> _What you will do_
What lines below contain the string "reddito"? List them all.

Working data Block Start

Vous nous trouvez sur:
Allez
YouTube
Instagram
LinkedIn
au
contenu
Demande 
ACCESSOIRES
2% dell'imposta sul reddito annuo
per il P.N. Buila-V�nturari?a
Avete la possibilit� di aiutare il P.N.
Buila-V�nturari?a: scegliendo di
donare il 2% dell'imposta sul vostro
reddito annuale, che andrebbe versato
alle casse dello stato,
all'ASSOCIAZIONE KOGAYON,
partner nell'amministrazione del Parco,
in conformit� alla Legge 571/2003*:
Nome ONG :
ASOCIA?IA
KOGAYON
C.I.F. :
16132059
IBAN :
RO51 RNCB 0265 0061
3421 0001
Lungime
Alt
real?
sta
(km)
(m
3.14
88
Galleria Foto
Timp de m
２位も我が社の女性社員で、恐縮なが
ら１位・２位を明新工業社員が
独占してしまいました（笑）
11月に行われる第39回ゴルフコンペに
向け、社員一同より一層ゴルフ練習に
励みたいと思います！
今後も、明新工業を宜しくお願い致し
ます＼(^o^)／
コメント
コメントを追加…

Working data Block End
Working data Block Start

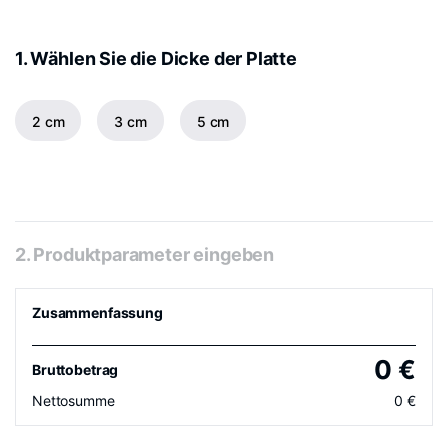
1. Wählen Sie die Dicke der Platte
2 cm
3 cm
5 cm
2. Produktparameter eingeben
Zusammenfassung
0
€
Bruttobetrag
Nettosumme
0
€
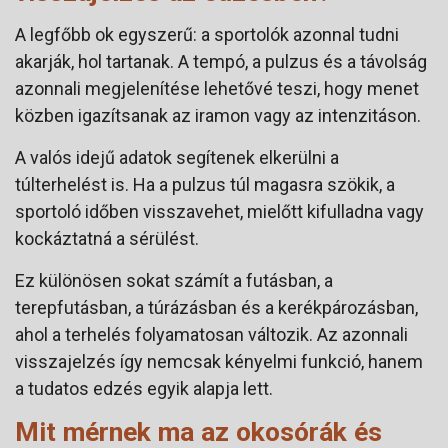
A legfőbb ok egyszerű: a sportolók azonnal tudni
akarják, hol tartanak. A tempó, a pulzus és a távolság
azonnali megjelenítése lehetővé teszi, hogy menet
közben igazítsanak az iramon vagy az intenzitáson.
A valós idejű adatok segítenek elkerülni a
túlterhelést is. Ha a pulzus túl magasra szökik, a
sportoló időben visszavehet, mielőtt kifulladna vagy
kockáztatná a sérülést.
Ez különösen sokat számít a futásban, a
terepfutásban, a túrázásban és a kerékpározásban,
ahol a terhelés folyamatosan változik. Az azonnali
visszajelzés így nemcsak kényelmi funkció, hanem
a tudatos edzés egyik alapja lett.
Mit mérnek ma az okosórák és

Working data Block End

> _Response box_
2% dell'imposta sul reddito annuo
reddito annuale, che andrebbe versato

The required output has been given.